NOITE PARA NÃO PESCAR
A noite está fria. Uma leve brisa sopra
em direção à praia. Uma lua linda no céu carrega em luminosidade difusa o cenário.
Mas ali não é exatamente o mar. É a foz
do rio Pando. Não é largo nem estreito. É um rio previsível, que vindo do
interior vai dar ao Atlântico.
Ele está sentado ali sob a luz
mortiça de uma ponte. Pulando de pedras em pedras chego até onde está.
--Beliscando?
Ele responde que sim.
--A noite fria não afugenta os peixes?
--Não. O vento sim e não está ventando.
Fico em silêncio e ele me pergunta.
--Do Brasil?
--Sim. Falo menos que um dialeto. Qualquer coisa que
me entendam.
Ele sorri e eu também.
--Mas entendo bem o espanhol se falam lentamente.
Volta a sorrir.
--E eu falo lento?
--Sim.
Novamente o silêncio. Fico olhando as
ondas passarem na corredeira. Ele também. Sua atenção parece estar longe ou,
talvez, próxima.
Sento em uma pedra.
--Pesca há muitos anos aqui?
--Algum tempo. Fui prático. Saía com navios do
porto...Você entende, não é? Mas agora fiquei aleijado. Não trabalho mais.
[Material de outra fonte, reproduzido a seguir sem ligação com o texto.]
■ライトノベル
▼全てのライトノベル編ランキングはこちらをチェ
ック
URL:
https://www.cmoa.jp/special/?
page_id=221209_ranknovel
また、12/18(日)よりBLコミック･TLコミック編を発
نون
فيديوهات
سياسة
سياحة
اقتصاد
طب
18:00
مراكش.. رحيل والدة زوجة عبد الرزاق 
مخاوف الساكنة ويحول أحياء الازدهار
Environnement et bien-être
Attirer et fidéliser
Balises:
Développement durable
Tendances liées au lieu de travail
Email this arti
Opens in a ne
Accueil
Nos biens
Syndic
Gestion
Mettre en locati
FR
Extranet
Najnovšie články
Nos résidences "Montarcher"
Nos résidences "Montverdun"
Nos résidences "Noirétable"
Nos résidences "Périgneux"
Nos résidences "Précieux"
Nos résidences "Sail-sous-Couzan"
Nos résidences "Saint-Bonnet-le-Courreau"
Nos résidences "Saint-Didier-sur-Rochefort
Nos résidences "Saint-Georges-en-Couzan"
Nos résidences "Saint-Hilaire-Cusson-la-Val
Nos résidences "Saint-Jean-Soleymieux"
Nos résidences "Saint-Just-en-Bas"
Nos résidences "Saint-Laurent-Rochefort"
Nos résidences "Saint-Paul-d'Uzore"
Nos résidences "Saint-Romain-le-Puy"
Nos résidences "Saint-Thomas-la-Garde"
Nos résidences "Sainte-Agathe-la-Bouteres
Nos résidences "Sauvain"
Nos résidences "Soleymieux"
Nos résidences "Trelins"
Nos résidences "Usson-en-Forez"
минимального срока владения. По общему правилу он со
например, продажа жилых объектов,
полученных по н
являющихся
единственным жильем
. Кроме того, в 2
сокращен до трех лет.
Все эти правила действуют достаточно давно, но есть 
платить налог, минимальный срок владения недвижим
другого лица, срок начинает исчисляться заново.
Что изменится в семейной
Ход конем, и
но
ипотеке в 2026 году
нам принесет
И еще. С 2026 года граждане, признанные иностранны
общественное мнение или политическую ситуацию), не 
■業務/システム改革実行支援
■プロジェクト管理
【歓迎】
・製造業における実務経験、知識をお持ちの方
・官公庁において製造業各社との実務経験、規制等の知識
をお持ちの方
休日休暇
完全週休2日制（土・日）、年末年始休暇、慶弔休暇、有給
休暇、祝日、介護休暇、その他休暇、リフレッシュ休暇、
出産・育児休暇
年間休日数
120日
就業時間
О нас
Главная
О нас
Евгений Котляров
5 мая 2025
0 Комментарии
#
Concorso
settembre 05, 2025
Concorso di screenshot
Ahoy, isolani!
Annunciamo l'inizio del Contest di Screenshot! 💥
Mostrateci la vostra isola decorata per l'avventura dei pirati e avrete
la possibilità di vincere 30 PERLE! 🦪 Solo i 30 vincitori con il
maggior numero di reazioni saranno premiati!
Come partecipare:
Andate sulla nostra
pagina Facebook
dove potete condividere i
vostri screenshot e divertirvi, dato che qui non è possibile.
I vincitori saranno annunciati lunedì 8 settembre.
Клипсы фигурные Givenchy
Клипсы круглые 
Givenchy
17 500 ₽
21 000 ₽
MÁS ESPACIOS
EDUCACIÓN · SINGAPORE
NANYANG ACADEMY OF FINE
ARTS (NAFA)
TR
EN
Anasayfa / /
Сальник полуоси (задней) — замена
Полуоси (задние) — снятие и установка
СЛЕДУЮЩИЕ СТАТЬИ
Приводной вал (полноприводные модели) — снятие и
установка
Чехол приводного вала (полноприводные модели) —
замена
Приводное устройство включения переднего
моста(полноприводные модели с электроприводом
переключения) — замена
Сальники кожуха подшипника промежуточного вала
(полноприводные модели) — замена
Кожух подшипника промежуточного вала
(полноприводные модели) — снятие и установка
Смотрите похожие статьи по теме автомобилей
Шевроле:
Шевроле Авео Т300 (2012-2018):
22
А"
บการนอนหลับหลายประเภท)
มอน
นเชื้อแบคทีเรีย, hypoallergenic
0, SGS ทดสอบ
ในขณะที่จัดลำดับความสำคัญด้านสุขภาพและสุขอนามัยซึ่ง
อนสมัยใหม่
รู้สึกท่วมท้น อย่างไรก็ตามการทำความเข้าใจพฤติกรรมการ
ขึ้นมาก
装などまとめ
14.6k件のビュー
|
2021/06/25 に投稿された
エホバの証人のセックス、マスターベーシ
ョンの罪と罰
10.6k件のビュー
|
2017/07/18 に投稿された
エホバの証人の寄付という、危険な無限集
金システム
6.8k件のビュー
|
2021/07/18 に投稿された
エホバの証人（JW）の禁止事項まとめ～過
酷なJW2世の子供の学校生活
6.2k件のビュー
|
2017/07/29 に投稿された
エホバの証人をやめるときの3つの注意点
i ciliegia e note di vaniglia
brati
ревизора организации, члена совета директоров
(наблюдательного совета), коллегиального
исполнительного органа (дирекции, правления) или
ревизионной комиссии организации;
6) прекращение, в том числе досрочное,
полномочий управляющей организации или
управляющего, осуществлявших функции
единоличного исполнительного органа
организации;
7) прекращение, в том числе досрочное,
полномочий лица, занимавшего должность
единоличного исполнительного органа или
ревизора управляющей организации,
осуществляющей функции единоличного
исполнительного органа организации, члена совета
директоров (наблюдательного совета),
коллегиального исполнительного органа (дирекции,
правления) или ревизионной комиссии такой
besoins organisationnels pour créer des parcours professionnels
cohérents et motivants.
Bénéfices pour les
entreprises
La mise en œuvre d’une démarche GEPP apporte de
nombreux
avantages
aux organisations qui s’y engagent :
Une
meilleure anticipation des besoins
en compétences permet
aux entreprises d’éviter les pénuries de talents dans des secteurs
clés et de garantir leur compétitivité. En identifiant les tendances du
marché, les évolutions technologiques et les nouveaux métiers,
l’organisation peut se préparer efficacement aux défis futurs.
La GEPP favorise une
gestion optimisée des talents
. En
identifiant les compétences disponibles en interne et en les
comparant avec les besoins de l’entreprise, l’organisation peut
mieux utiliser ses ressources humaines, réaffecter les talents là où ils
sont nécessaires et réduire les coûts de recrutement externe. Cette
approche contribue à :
Nada perguntei. Talvez não gostasse de
falar no assunto.
De repente um forte puxão e ele
realmente fisgou alguma coisa grande. Ele escorregou e caiu na água. Vi que não
tinha uma perna.
Afundou e não voltou mais.
O rio, embora de águas mansas, levou-o
de vez.
Olhei, olhei e fui embora também.
No outro dia procurei e não vi nada no
jornal.
Ali constava uma notinha de fundo
dizendo que seu corpo não fora encontrado.
Boa Páscoa.
J. R. M. Garcia.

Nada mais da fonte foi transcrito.